Letter to the editor

We recently read with interest the article written by Lawton et al. [1] that was published in the Journal of Orthopaedic Surgery and Research and have conducted a literature search ourselves. This is an interesting review which addresses the pertinent question of whether ankle arthrodesis (AA) or total ankle arthroplasty (TAR) is the best treatment for end-stage ankle arthritis. Although traditionally AA was the gold standard, TAR offers significant advantages including ankle motion preservation and improved gait.

The above article highlights apparent and important limitations of current literature including a lack of direct comparative studies, cohorts with long-term follow-up and randomised controlled trials (RCTs). However, there are more subtle considerations which surgeons should consider when interpreting the clinical significance of pooled results from reviews comparing the outcomes of TAR and AA.

There is a great deal of clinical heterogeneity from primary studies investigating the outcomes of TAR and AA from multiple sources. From our own literature searches, the indication for surgery is rarely clearly defined and is often phrased as end-stage arthritis. This is a heterogenous definition which may include rheumatoid arthritis, neuropathic arthritis, traumatic osteoarthritis, and primary osteoarthritis. Each of these pathologies has specific but differing risks associated with surgery.

Furthermore, the surgical treatments used are often broad with no concise definition. TAR can be divided into subgroups by the implant’s generation and the number of components such as fixed (two-component systems) and mobile bearings TARs (three component systems) [2]. AA procedures are even more varied and can be performed by differing open methods or arthroscopically, and then fixed with internal (screws, rods, plates) or external fixation. Furthermore, primary studies are often unclear whether AA is limited to tibiotalar AA or whether this includes fusion of adjacent joints. It appears that Lawton et al. [1] understandably pooled data from all these procedure subgroups given primary study limitations.

Primary studies rarely define endpoints of interest including revision, reoperation, non-revision reoperation, and complications which may explain why there is no consensus over which treatment is superior. This is presumably why these endpoints were not clearly defined in Lawton et al.’s review [1] and really limits the validity of any pooled analysis conducted.

Additionally, the primary studies included in the analysis vary significantly in follow-up duration and the mean age of patients undergoing surgery. From Lawton et al.’s [1] review, Gross et al. [3] had 3.7 years follow-up compared to Wood et al.’s [4] 7.3 years. Some of the studies included in the pooled analysis do not even have a defined follow-up duration, clearly identifying primary study quality as an issue. There is also a difference in patients’ age at surgery in TAR and AA groups by about 8 years from Lawton’s et al.’s [1] review.

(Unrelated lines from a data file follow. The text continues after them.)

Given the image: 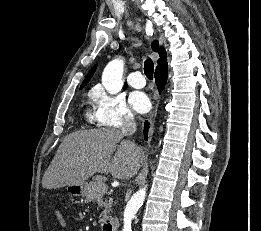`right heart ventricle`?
Masks as SVG:
<instances>
[{"label":"right heart ventricle","instance_id":"obj_1","mask_svg":"<svg viewBox=\"0 0 261 231\" xmlns=\"http://www.w3.org/2000/svg\"><path fill=\"white\" fill-rule=\"evenodd\" d=\"M84 116H85L86 121L89 122L90 124H93V123L96 122L95 114H94L93 111L87 110V111L85 112V115H84Z\"/></svg>","mask_w":261,"mask_h":231}]
</instances>
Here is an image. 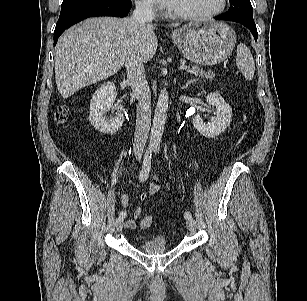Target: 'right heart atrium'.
<instances>
[{
    "label": "right heart atrium",
    "mask_w": 307,
    "mask_h": 301,
    "mask_svg": "<svg viewBox=\"0 0 307 301\" xmlns=\"http://www.w3.org/2000/svg\"><path fill=\"white\" fill-rule=\"evenodd\" d=\"M137 8L147 14H154L157 10L154 0H136Z\"/></svg>",
    "instance_id": "d8ad5b80"
}]
</instances>
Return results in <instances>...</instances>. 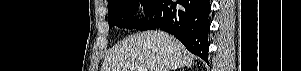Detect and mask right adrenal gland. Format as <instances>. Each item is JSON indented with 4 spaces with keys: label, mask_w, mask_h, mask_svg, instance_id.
Listing matches in <instances>:
<instances>
[{
    "label": "right adrenal gland",
    "mask_w": 301,
    "mask_h": 71,
    "mask_svg": "<svg viewBox=\"0 0 301 71\" xmlns=\"http://www.w3.org/2000/svg\"><path fill=\"white\" fill-rule=\"evenodd\" d=\"M180 71H184V68L180 69Z\"/></svg>",
    "instance_id": "1"
}]
</instances>
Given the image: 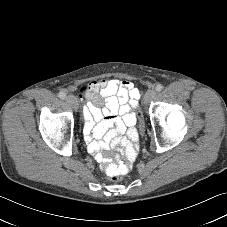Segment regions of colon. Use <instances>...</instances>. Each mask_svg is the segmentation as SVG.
Segmentation results:
<instances>
[{"mask_svg": "<svg viewBox=\"0 0 227 227\" xmlns=\"http://www.w3.org/2000/svg\"><path fill=\"white\" fill-rule=\"evenodd\" d=\"M138 118L140 122V130L143 132L145 130V122L143 120L144 115L142 113H138ZM137 133L136 132H131L130 137L134 139L136 137ZM115 156L113 154L110 155H105V171L108 176V179L110 181L116 182L121 179V176L125 173L128 172L129 170V165L128 164H123V165H118L113 163Z\"/></svg>", "mask_w": 227, "mask_h": 227, "instance_id": "1", "label": "colon"}]
</instances>
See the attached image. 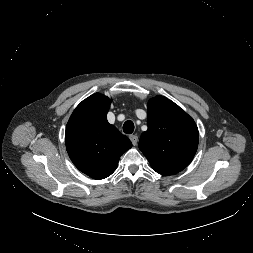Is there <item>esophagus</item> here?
<instances>
[{
    "label": "esophagus",
    "instance_id": "esophagus-1",
    "mask_svg": "<svg viewBox=\"0 0 253 253\" xmlns=\"http://www.w3.org/2000/svg\"><path fill=\"white\" fill-rule=\"evenodd\" d=\"M129 138H130L132 144H133L134 146H136L137 143H138V136H137V135H130Z\"/></svg>",
    "mask_w": 253,
    "mask_h": 253
}]
</instances>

We have additionally identified other specific limitations to Lawton’s review. It remains unclear why an arbitrary cut off of 200 ankles for TAR and 80 ankles for AA was used as inclusion criteria. Perhaps this arbitrary cut-off was guided from a pilot search, but this potentially introduces a selection bias—with possible inclusion of poorer quality AA studies. It is also interesting that the overall sample size for TAR is 2239 ankles, compared to 608 ankles from AA. Furthermore, studies with lower numbers of ankles for AA were included. This is surprising and counterintuitive, given that AA is regarded as the gold standard, and has been performed more frequently and for longer.

We feel that given these points, there should have been a paragraph comprising a risk of bias summary for included studies, to make the quality of primary studies clear and that a summary of patient-reported outcome measures should have been included, given these are important to patients when consenting for surgery.

We agree with the authors’ conclusions that given a lack of high-quality direct comparative studies, the decision of which treatment option should be made on a case by case basis. However, we feel that no conclusions can be made from the pooled analysis, and there is little merit reporting this, given the limitations of primary studies in defining endpoints consistently, heterogeneous clinical indications for surgery, and imprecise surgical treatment definitions. Some clarity on which modality is superior for ankle osteoarthritis may be reached from the large multicentre TARVA (TAR versus AA) RCT currently underway [5]. There is a need for longer-term cohort studies investigating these treatments to allow for subgroup analysis for specific surgical treatments, population types, and indications for surgery. Additionally, any future work should clearly define study clinical endpoints and investigate patient-reported outcome measures.